Por: Sanatiel Pereira
Membro da ALL, ACLAC e da SOBRAMES, escritor, engenheiro, pesquisador e professor da UFMA
Outro dia, em uma grande festa de casamento, fui surpreendido pela despedida precoce de um dos meus amigos, quando a festa mal tinha começado. Perguntando-lhe sobre a razão da tão breve permanência, quando ainda nenhum serviço tinha sido iniciado, ele, com reservas, baixinho, me falou aos ouvidos: “Eu tenho medo da noite!”.
Abracei meu amigo, deixando estampada a minha satisfação em revê-lo, mas lamentando a sua partida, ainda tão cedo. Ele foi embora e deixou-me meditando sobre o significado do que me segredou aos ouvidos. O que ele queria dizer com aquela frase? Confesso que até ontem não havia encontrado nenhuma interpretação convincente sobre o que realmente ele queria me dizer.
Pensei inicialmente que talvez houvesse alguma ligação com o trânsito de São Luís no período da noite.

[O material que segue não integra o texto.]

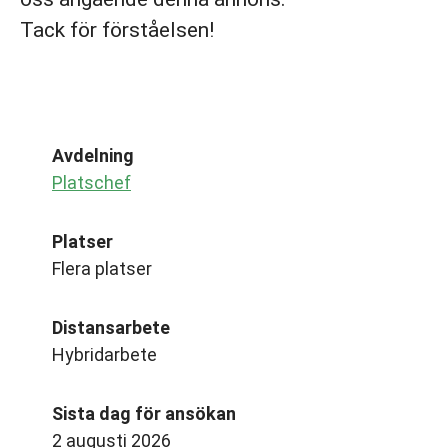
Tack för förståelsen!
Avdelning
Platschef
Platser
Flera platser
Distansarbete
Hybridarbete
Sista dag för ansökan
2 augusti 2026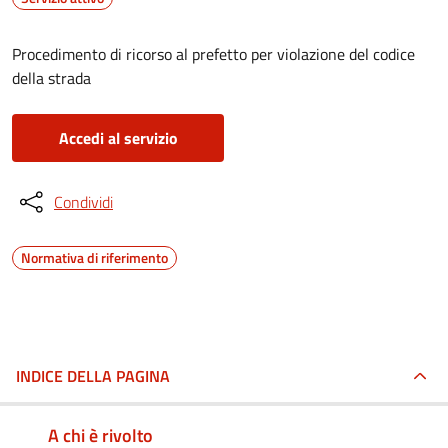
Procedimento di ricorso al prefetto per violazione del codice
della strada
Accedi al servizio
Condividi
Normativa di riferimento
INDICE DELLA PAGINA
A chi è rivolto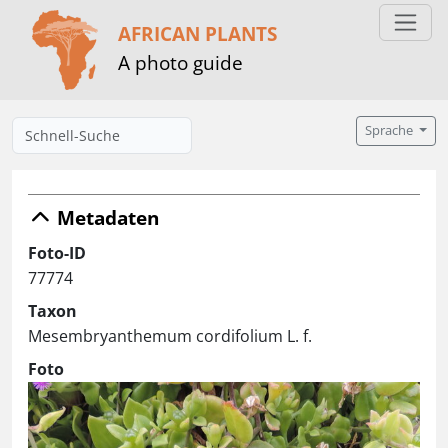
AFRICAN PLANTS
A photo guide
Sprache
Metadaten
Foto-ID
77774
Taxon
Mesembryanthemum cordifolium L. f.
Foto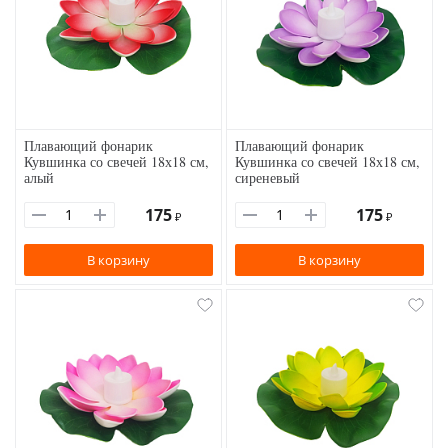
Плавающий фонарик
Плавающий фонарик
Кувшинка со свечей 18х18 см,
Кувшинка со свечей 18х18 см,
алый
сиреневый
175
175
₽
₽
В корзину
В корзину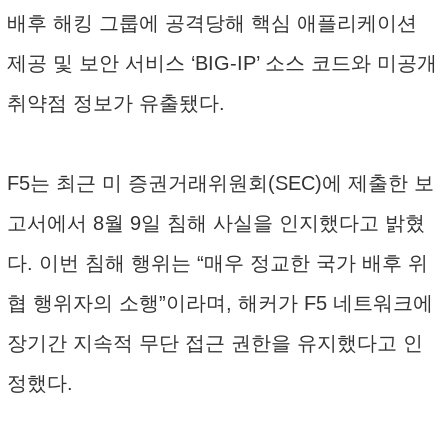
배후 해킹 그룹에 공격당해 핵심 애플리케이션
제공 및 보안 서비스 ‘BIG-IP’ 소스 코드와 미공개
취약점 정보가 유출됐다.
F5는 최근 미 증권거래위원회(SEC)에 제출한 보
고서에서 8월 9일 침해 사실을 인지했다고 밝혔
다. 이번 침해 행위는 “매우 정교한 국가 배후 위
협 행위자의 소행”이라며, 해커가 F5 네트워크에
장기간 지속적 무단 접근 권한을 유지했다고 인
정했다.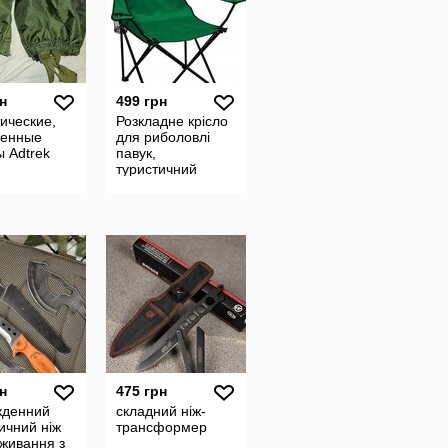
н
499 грн
ические,
Розкладне крісло
ченные
для риболовлі
 Adtrek
павук,
туристичний
стілець для
пікніка з
підстаканником та
чохлом
н
475 грн
кденний
складний ніж-
ичний ніж
трансформер
живання з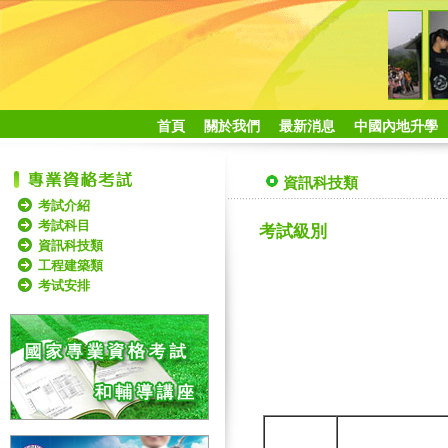
首頁
關於我們
最新消息
中國內地升學
資訊科技類
考試介紹
考試科目
考試級別
資訊科技類
工程建築類
考试安排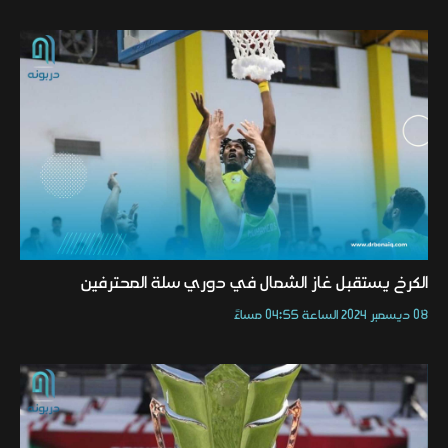
الكرخ يستقبل غاز الشمال في دوري سلة المحترفين
08 ديسمبر 2024 الساعة 04:55 مساءً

Sem sombra de dúvidas, trafegar à noite por nossas ruas e avenidas não é algo que traga prazer. Muito pelo contrário, a insegurança vai desde as condições da pista até a abordagem inesperada e indesejada de uma moto ou outro veículo desconhecido. Os assaltos estão acontecendo e aumentando, de forma descontrolada, por todo e qualquer lugar da cidade, que já foi pacata e onde todos se conheciam.
Imaginei depois que meu amigo podia sofrer de insônia e tinha a noite como amiga silenciosa, que não se prestava a um diálogo aberto, e cheia de lembranças indesejáveis. Não consegui imaginar o que seria isso. Reflexões sobre a vida pregressa, principalmente à noite, em determinada idade é um descalabro. Melhor é dormir mesmo, abandonando qualquer tentativa de explicar o inexplicável. Eu vou mais longe: esqueça o passado; cuide do hoje como se fosse o último dia.
Muito depois percebi a ausência desse meu amigo nas reuniões sociais. Fiquei preocupado, confesso, com essa exclusão voluntária. Ele não estava doente; soube por outros conhecidos estar somente em reflexões que não acabavam mais. Pensei em tom de brincadeira: seria oportuno e talvez gratificante se entrasse na vida de mosteiro. No Brasil não sei se existem instituições desse tipo, que albergam pessoas renunciadas, em busca da compreensão da vida e de Deus. Mas será essa a sua procura?
Mês passado, encontrei outro amigo que me disse a mesma coisa: “Eu tenho medo da noite”. Sem perder a oportunidade, pedi-lhe que me explicasse. Ele me olhou com surpresa, como se dissesse: “Você não sabe mesmo o que é isso?”. E, em poucas palavras, falou-me da vida fugaz que passamos sobre a Terra e que se exaure à medida que o tempo passa. Sem compreender aonde ele queria chegar, incentivei com o meu olhar para que continuasse: “Amigo, dependendo da nossa permanência aqui, chegará um tempo em que não conheceremos mais ninguém. Eles passarão ao nosso lado e nos verão como um fantasma colorido de um tempo que já passou”.
Depois de alguns dias meditando sobre o assunto, tirei a seguinte conclusão: pode ser até verdade, mas vai depender, também, das relações que foram feitas durante a vida e do serviço devocional que prestou dentro da sociedade. Mesmo porque ninguém pode colher o que não plantou, seja qual for o tipo de semente.
Agora, atento aos sinais do tempo, antes que a noite chegue, corro atrás dos raros amigos contemporâneos que encontro, em qualquer lugar desta cidade em expansão, para dar-lhes abraços e dizer-lhes que ainda estamos vivos - e que valeu a pena a nossa viagem. E como valeu!